Saturday, 17 August 2024

Happy Hour: The Beehini

Cocktail Correspondent: Weldon Gardner Hunter


Today's Happy Hour feature cocktail at Barra 41 (2407 West 41st Avenue) is the Beehini (officially named at 4:15 pm on Saturday, August 17). Gin, Housemade Spiced Honey Syrup, Lemon Juice, with Tahini rim:


Also known as The Wasp's Elbows, it's a variation of the Bee's Knees. It's obviously spicy, and even a little nutty. I'm really impressed with this drink, and I should mention I had a hand in inventing it. Tell me when you're in the neighbourhood sometime and I'll tell you the tale. 

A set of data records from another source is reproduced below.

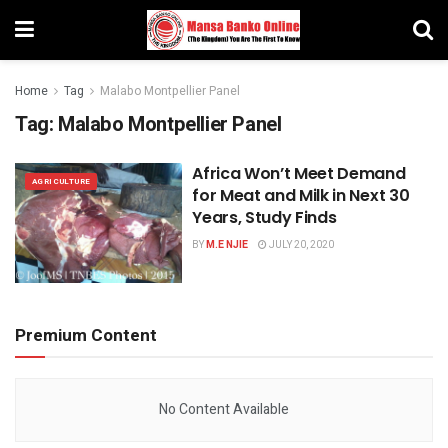
Home
Tag
Malabo Montpellier Panel
Tag:
Malabo Montpellier Panel
Africa Won’t Meet Demand
AGRICULTURE
for Meat and Milk in Next 30
Years, Study Finds
BY
M.E NJIE
JULY 20, 2020
Premium Content
No Content Available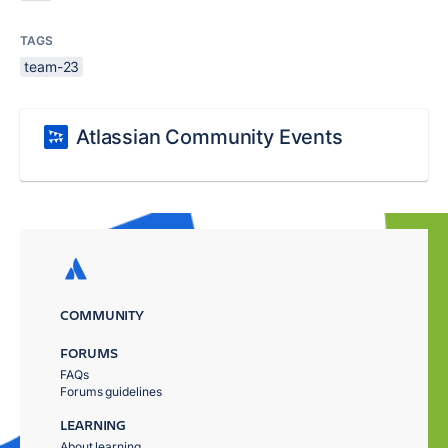
TAGS
team-23
Atlassian Community Events
COMMUNITY
FORUMS
FAQs
Forums guidelines
LEARNING
About learning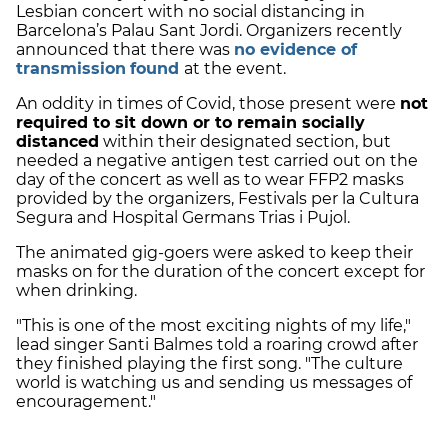
Lesbian concert with no social distancing in
Barcelona’s Palau Sant Jordi. Organizers recently
announced that there was
no evidence of
transmission
found
at the event
.
An oddity in times of Covid, those present were
not
required to sit down or to remain socially
distanced
within their designated section, but
needed a
negative antigen test
carried out on the
day of the concert as well as to wear FFP2 masks
provided by the organizers, Festivals per la Cultura
Segura and Hospital Germans Trias i Pujol.
The animated gig-goers were asked to keep their
masks on for the duration of the concert except for
when drinking.
"This is one of the most exciting nights of my life,"
lead singer Santi Balmes told a roaring crowd after
they finished playing the first song. "The culture
world is watching us and sending us messages of
encouragement."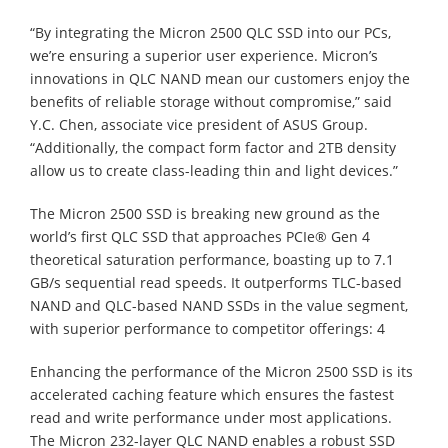
“By integrating the Micron 2500 QLC SSD into our PCs,
we’re ensuring a superior user experience. Micron’s
innovations in QLC NAND mean our customers enjoy the
benefits of reliable storage without compromise,” said
Y.C. Chen, associate vice president of ASUS Group.
“Additionally, the compact form factor and 2TB density
allow us to create class-leading thin and light devices.”
The Micron 2500 SSD is breaking new ground as the
world’s first QLC SSD that approaches PCIe® Gen 4
theoretical saturation performance, boasting up to 7.1
GB/s sequential read speeds. It outperforms TLC-based
NAND and QLC-based NAND SSDs in the value segment,
with superior performance to competitor offerings: 4
Enhancing the performance of the Micron 2500 SSD is its
accelerated caching feature which ensures the fastest
read and write performance under most applications.
The Micron 232-layer QLC NAND enables a robust SSD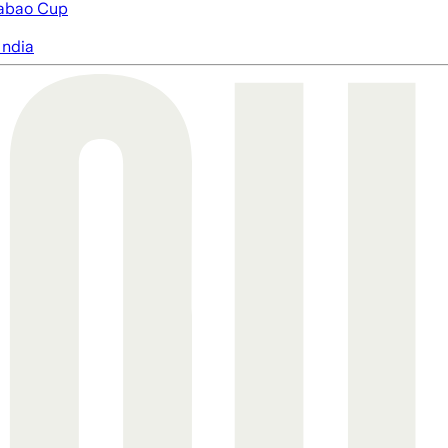
abao Cup
India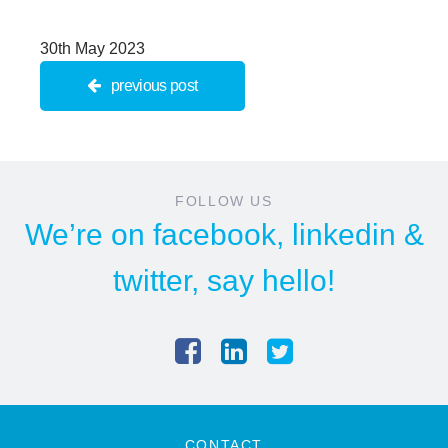
30th May 2023
previous post
FOLLOW US
We’re on
facebook
,
linkedin
&
twitter
, say hello!
CONTACT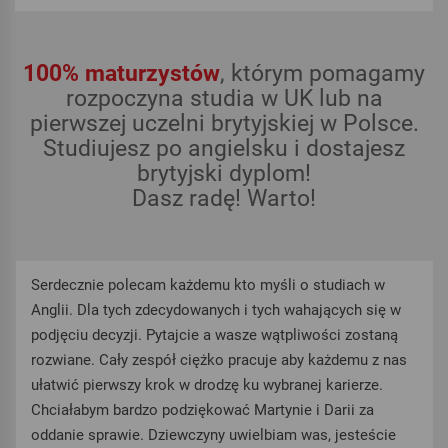
100% maturzystów
, którym pomagamy
rozpoczyna studia w UK lub na
pierwszej uczelni brytyjskiej w Polsce.
Studiujesz po angielsku i dostajesz
brytyjski dyplom!
Dasz radę! Warto!
Serdecznie polecam każdemu kto myśli o studiach w
Anglii. Dla tych zdecydowanych i tych wahających się w
podjęciu decyzji. Pytajcie a wasze wątpliwości zostaną
rozwiane. Cały zespół ciężko pracuje aby każdemu z nas
ułatwić pierwszy krok w drodzę ku wybranej karierze.
Chciałabym bardzo podziękować Martynie i Darii za
oddanie sprawie. Dziewczyny uwielbiam was, jesteście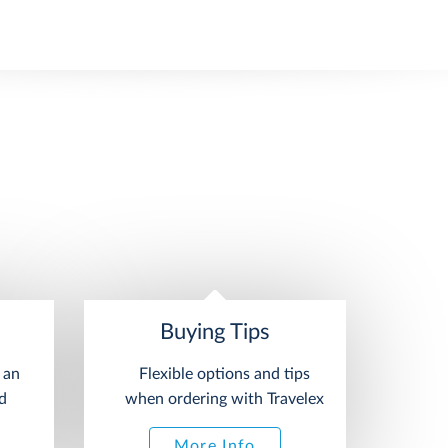
Buying Tips
 an
Flexible options and tips
d
when ordering with Travelex
More Info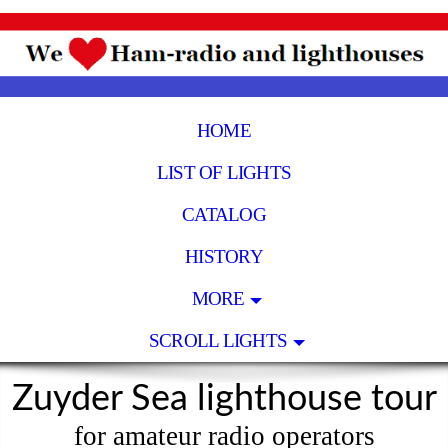
HOME
LIST OF LIGHTS
CATALOG
HISTORY
MORE
SCROLL LIGHTS
Zuyder Sea lighthouse tour
for amateur radio operators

In the meantime, if you get down here before 5pm, it's $10 bucks. Feliz Apicultura!

Thursday, 15 August 2024

Lounge Act

 Cocktail Correspondent: Weldon Gardner Hunter

Thursday, August 15: It's summer break! No more laptops, no more books, no more student's dirty looks (when they get their essays back). It's been a week of sleeping in and then deciding what to do at 315pm. The life of Riley, in other words.

I haven't written about The Sylvia Hotel Lounge (1154 Gilford Street, Vancouver) and it's time to correct this. This is the pre-eminent cocktail bar in the city, appearing in 1954 in one of the most appealing corners of the city - West of Denman, at the entrance to Stanley Park. Brick and English Ivy, if that's your thing:



The Sylvia is where I once drank 4 or 5 Brandy Alexanders on a long-ago New Year's Day (not eve). Even though the official drink of the Algonquin Round Table is not on the menu, it's the kind of venerable room where the bartender knows what a Brandy Alexander is if you request one. Try that just about anywhere else (I have and it never ends well).

This time, I've decided to try The Vancouver Cocktail: the signature drink of the Sylvia. 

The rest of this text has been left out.